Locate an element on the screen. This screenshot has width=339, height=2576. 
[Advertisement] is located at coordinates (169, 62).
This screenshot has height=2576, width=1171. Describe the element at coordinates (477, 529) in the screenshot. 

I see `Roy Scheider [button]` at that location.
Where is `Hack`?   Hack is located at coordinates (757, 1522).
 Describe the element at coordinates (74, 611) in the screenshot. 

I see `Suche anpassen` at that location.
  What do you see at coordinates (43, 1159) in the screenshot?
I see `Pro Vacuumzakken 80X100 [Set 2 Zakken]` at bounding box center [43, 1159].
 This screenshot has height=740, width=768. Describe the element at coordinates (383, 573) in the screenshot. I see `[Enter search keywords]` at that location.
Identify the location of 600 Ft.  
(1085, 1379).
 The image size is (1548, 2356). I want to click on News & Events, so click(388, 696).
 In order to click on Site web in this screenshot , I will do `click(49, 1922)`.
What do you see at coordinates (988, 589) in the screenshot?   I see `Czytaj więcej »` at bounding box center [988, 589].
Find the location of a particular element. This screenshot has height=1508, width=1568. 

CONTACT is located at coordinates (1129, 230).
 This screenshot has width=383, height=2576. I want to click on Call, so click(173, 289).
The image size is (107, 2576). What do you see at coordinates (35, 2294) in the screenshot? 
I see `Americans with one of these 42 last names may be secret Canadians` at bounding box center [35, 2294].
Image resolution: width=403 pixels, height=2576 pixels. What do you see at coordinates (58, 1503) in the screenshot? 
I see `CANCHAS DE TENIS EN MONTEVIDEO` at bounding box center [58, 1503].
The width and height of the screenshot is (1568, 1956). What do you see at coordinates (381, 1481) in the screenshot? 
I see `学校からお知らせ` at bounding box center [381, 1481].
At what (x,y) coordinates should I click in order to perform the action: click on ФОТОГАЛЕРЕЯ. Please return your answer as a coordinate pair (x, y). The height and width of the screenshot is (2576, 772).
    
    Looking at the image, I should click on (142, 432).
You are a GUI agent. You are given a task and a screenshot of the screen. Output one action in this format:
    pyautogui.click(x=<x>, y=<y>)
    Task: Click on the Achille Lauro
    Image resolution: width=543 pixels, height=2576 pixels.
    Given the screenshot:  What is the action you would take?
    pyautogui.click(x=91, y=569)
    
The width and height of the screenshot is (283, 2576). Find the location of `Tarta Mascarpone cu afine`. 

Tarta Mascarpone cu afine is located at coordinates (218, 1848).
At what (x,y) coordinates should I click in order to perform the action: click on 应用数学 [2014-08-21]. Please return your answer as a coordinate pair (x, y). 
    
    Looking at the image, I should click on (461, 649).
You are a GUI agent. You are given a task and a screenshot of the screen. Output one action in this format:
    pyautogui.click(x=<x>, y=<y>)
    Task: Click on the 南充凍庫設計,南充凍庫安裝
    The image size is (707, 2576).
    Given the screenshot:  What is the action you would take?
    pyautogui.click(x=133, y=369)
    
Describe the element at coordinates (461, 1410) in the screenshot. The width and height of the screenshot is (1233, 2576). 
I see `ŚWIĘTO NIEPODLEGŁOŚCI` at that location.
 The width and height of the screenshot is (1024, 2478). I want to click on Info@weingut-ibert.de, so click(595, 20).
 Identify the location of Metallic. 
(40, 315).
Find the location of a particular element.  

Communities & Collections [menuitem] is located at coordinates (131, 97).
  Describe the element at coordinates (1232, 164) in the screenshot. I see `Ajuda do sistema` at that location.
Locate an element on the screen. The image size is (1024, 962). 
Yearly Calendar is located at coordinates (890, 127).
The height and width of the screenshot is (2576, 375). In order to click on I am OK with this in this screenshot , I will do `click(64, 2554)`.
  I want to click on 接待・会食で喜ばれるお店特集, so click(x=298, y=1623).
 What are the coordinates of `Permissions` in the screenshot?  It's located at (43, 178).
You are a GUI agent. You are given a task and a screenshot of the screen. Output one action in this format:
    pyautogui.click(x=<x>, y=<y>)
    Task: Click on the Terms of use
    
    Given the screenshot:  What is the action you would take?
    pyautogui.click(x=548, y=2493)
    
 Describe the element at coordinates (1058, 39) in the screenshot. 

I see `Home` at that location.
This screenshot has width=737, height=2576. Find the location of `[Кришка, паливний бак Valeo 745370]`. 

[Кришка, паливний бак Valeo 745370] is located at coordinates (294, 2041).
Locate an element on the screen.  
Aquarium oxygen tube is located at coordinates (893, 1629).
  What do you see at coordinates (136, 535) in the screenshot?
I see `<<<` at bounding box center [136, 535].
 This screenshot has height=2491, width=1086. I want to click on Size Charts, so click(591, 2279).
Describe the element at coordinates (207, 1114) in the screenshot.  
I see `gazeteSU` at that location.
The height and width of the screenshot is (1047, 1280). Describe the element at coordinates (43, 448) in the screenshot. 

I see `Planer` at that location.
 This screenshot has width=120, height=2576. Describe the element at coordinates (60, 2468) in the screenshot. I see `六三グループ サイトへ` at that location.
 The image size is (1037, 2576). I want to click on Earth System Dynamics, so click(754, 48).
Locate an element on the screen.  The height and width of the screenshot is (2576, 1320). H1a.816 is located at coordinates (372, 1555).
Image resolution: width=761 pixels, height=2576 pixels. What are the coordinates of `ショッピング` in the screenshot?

========

Task brief: Type out the material again exactly as presented.

Task solution:
Locate an element on the screen. This screenshot has width=339, height=2576. 
[Advertisement] is located at coordinates (169, 62).
This screenshot has height=2576, width=1171. Describe the element at coordinates (477, 529) in the screenshot. 

I see `Roy Scheider [button]` at that location.
Where is `Hack`?   Hack is located at coordinates (757, 1522).
 Describe the element at coordinates (74, 611) in the screenshot. 

I see `Suche anpassen` at that location.
  What do you see at coordinates (43, 1159) in the screenshot?
I see `Pro Vacuumzakken 80X100 [Set 2 Zakken]` at bounding box center [43, 1159].
 This screenshot has height=740, width=768. Describe the element at coordinates (383, 573) in the screenshot. I see `[Enter search keywords]` at that location.
Identify the location of 600 Ft.  
(1085, 1379).
 The image size is (1548, 2356). I want to click on News & Events, so click(388, 696).
 In order to click on Site web in this screenshot , I will do `click(49, 1922)`.
What do you see at coordinates (988, 589) in the screenshot?   I see `Czytaj więcej »` at bounding box center [988, 589].
Find the location of a particular element. This screenshot has height=1508, width=1568. 

CONTACT is located at coordinates (1129, 230).
 This screenshot has width=383, height=2576. I want to click on Call, so click(173, 289).
The image size is (107, 2576). What do you see at coordinates (35, 2294) in the screenshot? 
I see `Americans with one of these 42 last names may be secret Canadians` at bounding box center [35, 2294].
Image resolution: width=403 pixels, height=2576 pixels. What do you see at coordinates (58, 1503) in the screenshot? 
I see `CANCHAS DE TENIS EN MONTEVIDEO` at bounding box center [58, 1503].
The width and height of the screenshot is (1568, 1956). What do you see at coordinates (381, 1481) in the screenshot? 
I see `学校からお知らせ` at bounding box center [381, 1481].
At what (x,y) coordinates should I click in order to perform the action: click on ФОТОГАЛЕРЕЯ. Please return your answer as a coordinate pair (x, y). The height and width of the screenshot is (2576, 772).
    
    Looking at the image, I should click on (142, 432).
You are a GUI agent. You are given a task and a screenshot of the screen. Output one action in this format:
    pyautogui.click(x=<x>, y=<y>)
    Task: Click on the Achille Lauro
    Image resolution: width=543 pixels, height=2576 pixels.
    Given the screenshot:  What is the action you would take?
    pyautogui.click(x=91, y=569)
    
The width and height of the screenshot is (283, 2576). Find the location of `Tarta Mascarpone cu afine`. 

Tarta Mascarpone cu afine is located at coordinates (218, 1848).
At what (x,y) coordinates should I click in order to perform the action: click on 应用数学 [2014-08-21]. Please return your answer as a coordinate pair (x, y). 
    
    Looking at the image, I should click on (461, 649).
You are a GUI agent. You are given a task and a screenshot of the screen. Output one action in this format:
    pyautogui.click(x=<x>, y=<y>)
    Task: Click on the 南充凍庫設計,南充凍庫安裝
    The image size is (707, 2576).
    Given the screenshot:  What is the action you would take?
    pyautogui.click(x=133, y=369)
    
Describe the element at coordinates (461, 1410) in the screenshot. The width and height of the screenshot is (1233, 2576). 
I see `ŚWIĘTO NIEPODLEGŁOŚCI` at that location.
 The width and height of the screenshot is (1024, 2478). I want to click on Info@weingut-ibert.de, so click(595, 20).
 Identify the location of Metallic. 
(40, 315).
Find the location of a particular element.  

Communities & Collections [menuitem] is located at coordinates (131, 97).
  Describe the element at coordinates (1232, 164) in the screenshot. I see `Ajuda do sistema` at that location.
Locate an element on the screen. The image size is (1024, 962). 
Yearly Calendar is located at coordinates (890, 127).
The height and width of the screenshot is (2576, 375). In order to click on I am OK with this in this screenshot , I will do `click(64, 2554)`.
  I want to click on 接待・会食で喜ばれるお店特集, so click(x=298, y=1623).
 What are the coordinates of `Permissions` in the screenshot?  It's located at (43, 178).
You are a GUI agent. You are given a task and a screenshot of the screen. Output one action in this format:
    pyautogui.click(x=<x>, y=<y>)
    Task: Click on the Terms of use
    
    Given the screenshot:  What is the action you would take?
    pyautogui.click(x=548, y=2493)
    
 Describe the element at coordinates (1058, 39) in the screenshot. 

I see `Home` at that location.
This screenshot has width=737, height=2576. Find the location of `[Кришка, паливний бак Valeo 745370]`. 

[Кришка, паливний бак Valeo 745370] is located at coordinates (294, 2041).
Locate an element on the screen.  
Aquarium oxygen tube is located at coordinates (893, 1629).
  What do you see at coordinates (136, 535) in the screenshot?
I see `<<<` at bounding box center [136, 535].
 This screenshot has height=2491, width=1086. I want to click on Size Charts, so click(591, 2279).
Describe the element at coordinates (207, 1114) in the screenshot.  
I see `gazeteSU` at that location.
The height and width of the screenshot is (1047, 1280). Describe the element at coordinates (43, 448) in the screenshot. 

I see `Planer` at that location.
 This screenshot has width=120, height=2576. Describe the element at coordinates (60, 2468) in the screenshot. I see `六三グループ サイトへ` at that location.
 The image size is (1037, 2576). I want to click on Earth System Dynamics, so click(754, 48).
Locate an element on the screen.  The height and width of the screenshot is (2576, 1320). H1a.816 is located at coordinates (372, 1555).
Image resolution: width=761 pixels, height=2576 pixels. What are the coordinates of `ショッピング` in the screenshot?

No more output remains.